Cette perception aberrante de l’antisémitisme nazi ne devrait cependant guère nous étonner. Elle résulte d’une perte d’hégémonie politique antifasciste hostile à Vichy et à l’antisémitisme de l’Etat français. Elle est aussi le résultat des carences de l’antifascisme français qui n’a jamais su ou voulu appréhender l’Etat dans sa dimension raciale. Cela est dû également et en particulier à De Gaulle et au gaullisme qui n’ont eu comme dessein politique que de remettre la France en bonne place dans l’ordre impérialiste (un siège au Conseil de sécurité de l’ONU alors que la France a perdu la guerre face à l’Allemagne dès l’été 1940) et de remettre, au plan intérieur, le pays en marche avec ses fonctionnaires, ses grands commis… dont beaucoup avaient été maréchalistes comme Pierre de Bénouville ou frayé avec Vichy comme Antoine Pinay qui a été ministre de De Gaulle, Maurice Papon…

De fait, Vichy n’a jamais été formellement condamné par le consensus républicain. Mitterrand au soir de sa vie se justifiait d’en avoir été et récemment, dans un article du Monde sur Zemmour, Sarkozy saluait le fait que le pamphlétaire d’extrême-droite rompe avec la condamnation pure et simple du régime collaborationniste français.

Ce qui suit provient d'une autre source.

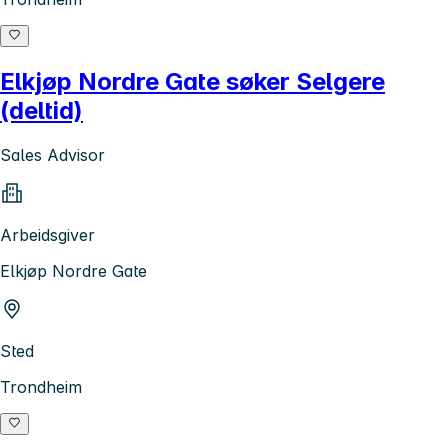
Elkjøp Nordre Gate søker Selgere
(deltid)
Sales Advisor
Arbeidsgiver
Elkjøp Nordre Gate
Sted
Trondheim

Cette absence de remise en cause (mise à part la parenthèse chiraquienne) au nom de la grandeur de la France, de la raison d’Etat et de la compétition entre impérialistes, a accouché d’une opposition purement  morale à l’antisémitisme (« Plus jamais ça ! »). Celui-ci a fini par vider la lutte antiraciste de sa substance et mettre en selle le philosémitisme – cousin germain du paternalisme antiraciste des années 80 qui allait anesthésier les luttes de l’immigration post-coloniale – en occultant l’antisémitisme comme avatar de la violence occidentale. La lutte contre l’antisémitisme a alors muté et s’est transformée en lutte contre « un mal » absolu, anhistorique et désincarné. Ainsi les antivax ayant recours à l’analogie de la condition juive sont-ils les produits d’une désorientation générale. Le simple fait que la politique de Vichy soit devenue l’incarnation du « mal » sans pour autant être pensée rationnellement et politiquement rend son horreur d’autant plus abstraite voire même irréelle. Il n’est, en effet, pas question de comprendre ce qu’était et ce qu’est l’antisémitisme, mais plutôt de l’extraire de la généalogie de la violence occidentale[1] pour en faire une ombre en surplomb du monde se « réincarnant » en permanence à toutes les époques.

Aussi, l’expression de Badiou parlant de « pétainisme transcendantal » (dans De quoi Sarkozy est-il le nom ?) à propos de la France depuis la Révolution est juste. Son opposition, justifiant cette expression, entre deux France, l’une de 1793 et de la Commune et de la Résistance « de gauche » contre celle de 1815, de Thiers, du 10 juillet 1940 et de la guerre d’Algérie, est également pertinente. Mais dans la période actuelle où le communisme n’a plus de relais ni de militants et où l’antiracisme politique reflue, ce qui était en embuscade, honteux, ressurgit à la faveur de la fonte du permafrost républicain. Les « valeurs de la République » soutenues par un édifice moral sans réelle consistance fondent comme neige au soleil. Dès lors, le virus antisémite, pour l’instant contenu par la priorité islamophobe, ne tardera pas à se répandre. Mais l’étape qui précède, c’est la banalisation de l’antisémitisme. Nous y sommes.